Simplifying with AWS Secrets Manager's Native Functionality

The steps above explicitly demonstrate the envelope encryption process. However, AWS Secrets Manager handles most of this complexity for you. Here's how to use it more directly:

# Store a secret more simply (KMS envelope encryption happens automatically)
aws secretsmanager create-secret \
    --name "my-simple-credential" \
    --secret-string "MyDatabasePassword123!" \
    --kms-key-id alias/my-kms-key

# Retrieve and automatically decrypt the secret
aws secretsmanager get-secret-value \
    --secret-id "my-simple-credential" \
    --query SecretString \
    --output text

Why Don't We Need to Provide the Data Key When Decrypting?

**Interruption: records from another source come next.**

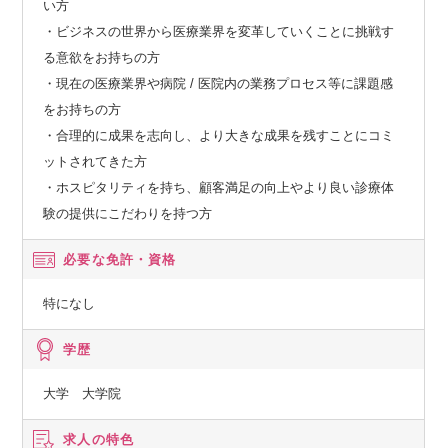
い方
・ビジネスの世界から医療業界を変革していくことに挑戦す
る意欲をお持ちの方
・現在の医療業界や病院 / 医院内の業務プロセス等に課題感
をお持ちの方
・合理的に成果を志向し、より大きな成果を残すことにコミ
ットされてきた方
・ホスピタリティを持ち、顧客満足の向上やより良い診療体
験の提供にこだわりを持つ方
必要な免許・資格
特になし
学歴
大学 大学院
求人の特色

You may have noticed that when retrieving secrets, we don't need to manually provide the data key. This is because of how AWS implements envelope encryption:

1. The encrypted data key is stored alongside your encrypted data
2. When you request the secret, AWS automatically:
   • Retrieves the encrypted data key
   • Decrypts it using the KMS key (if you have permission)
   • Uses the decrypted data key to decrypt your actual secret
   • Returns the plaintext secret to you

AWS maintains a complete history of all the keys that have been used, allowing you to decrypt data even after key rotation. This key history management is handled by KMS, relieving you of this complex burden.

Conclusion

By using envelope encryption, AWS combines the performance benefits of symmetric encryption with the key management advantages of asymmetric approaches. This approach allows you to focus on building your applications while ensuring your secrets remain secure.